The maximal mean ADC standard deviation per tooth type was larger than the differences between the potential confounders jaw- (maximal difference: 0.179 × 10−9 m2/s) and tooth type (maximal difference: 0.272 × 10−9 m2/s). This implies that intraindividual ADC values of different tooth types can be directly compared and that there may not be a need of cross-platform reference ADC values, which are associated with several difficulties21. Comparable results were previously reported for contrast-enhanced MR examinations of the pulp12. In a comprehensive study of 50 age- and sex-controlled volunteers analysis of 1585 teeth revealed also significant but only minor differences between tooth- and jaw type as in this study12. For illustrative purposes, the ADC values of the healthy pulp are observed to fall within the range of benign breast lesions (1.19 to 1.73 ± 0.34) × 10−9 m2/s22. The reference ADC for grey matter is found to be significantly lower ((0.89 ± 0.04) × 10−9 m2/s)23.
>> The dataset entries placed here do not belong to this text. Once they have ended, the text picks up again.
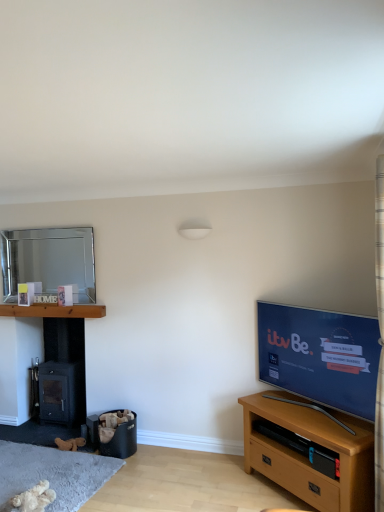 Question: Is light brown wooden tv stand at lower right wider than plaid fabric curtain at upper right?

Choices:
 (A) yes
 (B) no

Answer: (A)

Question: Does light brown wooden tv stand at lower right come behind plaid fabric curtain at upper right?

Choices:
 (A) no
 (B) yes

Answer: (B)

Question: Is light brown wooden tv stand at lower right surrounding plaid fabric curtain at upper right?

Choices:
 (A) yes
 (B) no

Answer: (B)

Question: Could you tell me if light brown wooden tv stand at lower right is facing plaid fabric curtain at upper right?

Choices:
 (A) yes
 (B) no

Answer: (B)

Question: Does light brown wooden tv stand at lower right appear on the left side of plaid fabric curtain at upper right?

Choices:
 (A) no
 (B) yes

Answer: (B)

Question: Does light brown wooden tv stand at lower right appear on the right side of plaid fabric curtain at upper right?

Choices:
 (A) no
 (B) yes

Answer: (A)

Question: From a real-world perspective, is fluffy beige teddy bear at lower left below matte black tv at right?

Choices:
 (A) yes
 (B) no

Answer: (A)

Question: Can you confirm if fluffy beige teddy bear at lower left is thinner than matte black tv at right?

Choices:
 (A) yes
 (B) no

Answer: (B)

Question: Is fluffy beige teddy bear at lower left to the right of matte black tv at right from the viewer's perspective?

Choices:
 (A) yes
 (B) no

Answer: (B)

Question: Is fluffy beige teddy bear at lower left wider than matte black tv at right?

Choices:
 (A) yes
 (B) no

Answer: (A)

Question: Are fluffy beige teddy bear at lower left and matte black tv at right making contact?

Choices:
 (A) no
 (B) yes

Answer: (A)

Question: Is fluffy beige teddy bear at lower left surrounding matte black tv at right?

Choices:
 (A) yes
 (B) no

Answer: (B)

Question: From the image's perspective, is silver metallic mirror at upper left below wooden at left, which is the 2th shelf in bottom-to-top order?

Choices:
 (A) yes
 (B) no

Answer: (B) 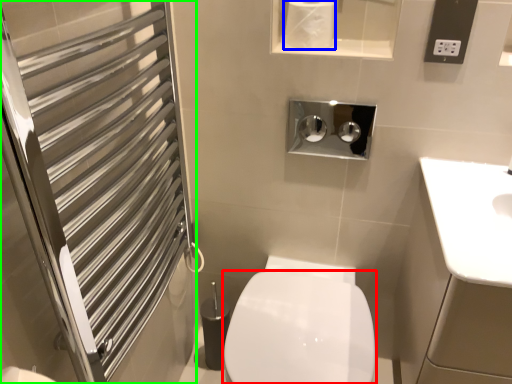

Several limitations must be acknowledged. First, this study focused on healthy volunteers, leaving diagnostic challenges related to dental restorations and replacement materials unaddressed. Second, despite reducing acquisition time from 90 min as described in other studies13 to 7 min in our study, there still have been relevant dropouts on tooth level due to motion artifacts. In addition, morphology and eruption direction of wisdom teeth may substantially differ compared to other molars. Within this study cohort only 12 wisdom teeth were analyzed and therefore no additional subgroup analysis was performed. A detailed investigation of anatomical variants would be an important and valuable next step in future studies with larger cohorts. The absence of an inter- and intra-observer agreement assessment in the ROI placement and ADC measurement process limits the study. Future studies should address this by evaluating inter- and intra-observer reliability to further validate the robustness and reproducibility of the methodology. Moreover, in teeth with small pulps like mandibular incisors, we observed partial volume effects. The use of identical numbers of signal averages for both b = 0 and b = 600 images may have contributed to a reduced signal-to-noise ratio at higher b-values and should be considered in the future. Further improvements in scanning efficiency, potentially through AI-based postprocessing24,25,26, are needed to enhance clinical applicability in terms of even higher structural resolution as well as lower acquisition times.

Conclusion

This prospective in vivo study established and validated an optimized method for characterizing and quantifying the diffusion properties of the dental pulp for the first time. Reliable reference ADC values were obtained, and no relevant difference between jaw- or tooth types were observed, indicating that the dental pulp ADC is a stable intra- and inter-individual marker. These findings may substantially improve diagnostic workup of various pulp diseases and help minimize over- and undertreatment in the future.